[Data extracted from a collection]
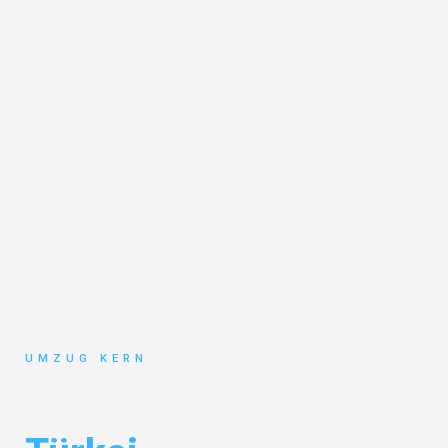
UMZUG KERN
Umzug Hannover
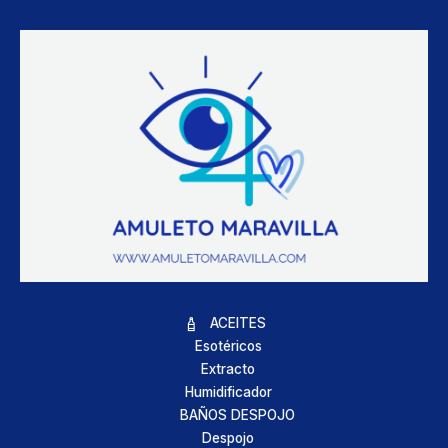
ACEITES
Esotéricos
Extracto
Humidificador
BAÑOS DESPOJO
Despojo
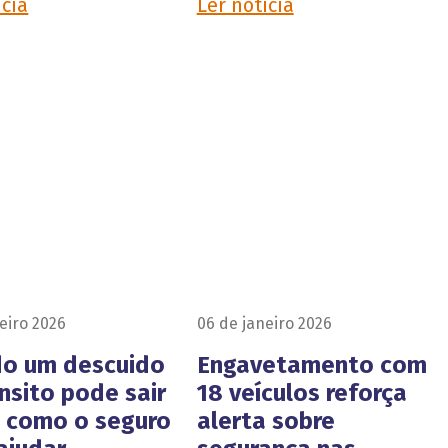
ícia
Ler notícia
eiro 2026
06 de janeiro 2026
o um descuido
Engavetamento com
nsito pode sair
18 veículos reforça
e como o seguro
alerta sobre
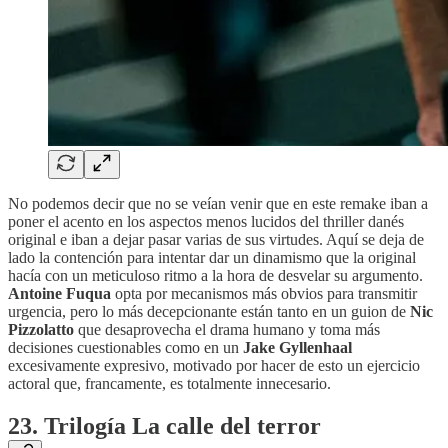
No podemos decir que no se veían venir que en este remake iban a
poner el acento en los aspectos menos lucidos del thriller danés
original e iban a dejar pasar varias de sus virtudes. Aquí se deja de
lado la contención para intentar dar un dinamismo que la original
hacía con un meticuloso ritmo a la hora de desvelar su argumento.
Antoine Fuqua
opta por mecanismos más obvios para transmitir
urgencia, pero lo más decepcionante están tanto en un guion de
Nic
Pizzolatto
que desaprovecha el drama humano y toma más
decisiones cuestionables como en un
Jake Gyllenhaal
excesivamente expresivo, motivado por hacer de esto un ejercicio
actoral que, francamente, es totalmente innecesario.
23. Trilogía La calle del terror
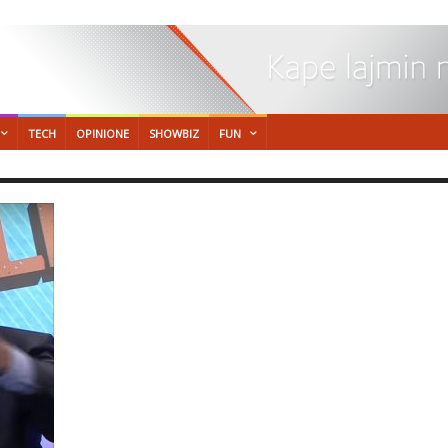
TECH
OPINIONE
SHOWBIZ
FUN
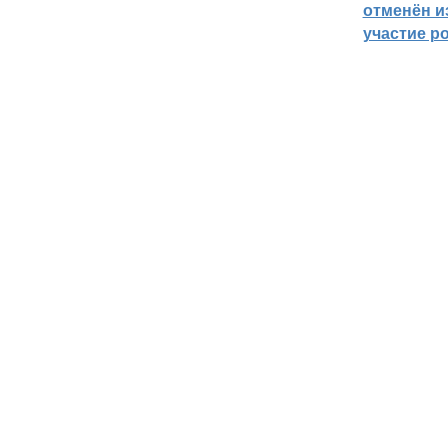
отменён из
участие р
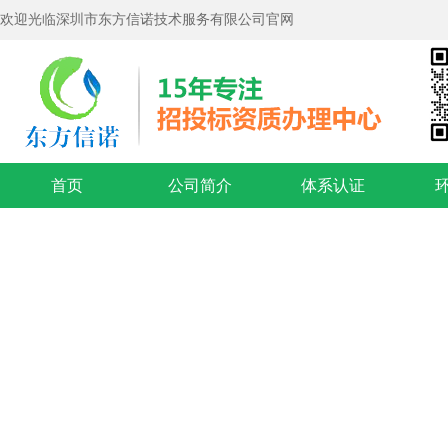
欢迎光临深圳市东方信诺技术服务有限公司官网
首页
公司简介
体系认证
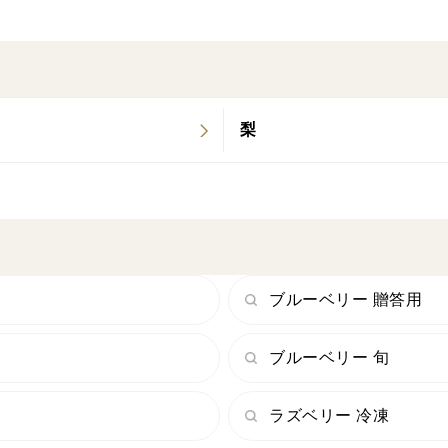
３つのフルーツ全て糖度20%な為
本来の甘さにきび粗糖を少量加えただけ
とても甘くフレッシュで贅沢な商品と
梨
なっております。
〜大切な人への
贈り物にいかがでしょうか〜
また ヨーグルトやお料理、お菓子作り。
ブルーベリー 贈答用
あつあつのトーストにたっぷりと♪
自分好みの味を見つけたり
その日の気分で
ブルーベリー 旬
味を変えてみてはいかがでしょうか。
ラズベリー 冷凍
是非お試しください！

Assigned task:
Pictures are to be left out while the lines from the beginning of the records through the line with "poner el acento" are copied word for word.

Exercise response:
UMZUG KERN
Umzug Hannover
ACEITES
Esotéricos
Extracto
Humidificador
BAÑOS DESPOJO
Despojo
ícia
Ler notícia
eiro 2026
06 de janeiro 2026
o um descuido
Engavetamento com
nsito pode sair
18 veículos reforça
e como o seguro
alerta sobre
No podemos decir que no se veían venir que en este remake iban a
poner el acento en los aspectos menos lucidos del thriller danés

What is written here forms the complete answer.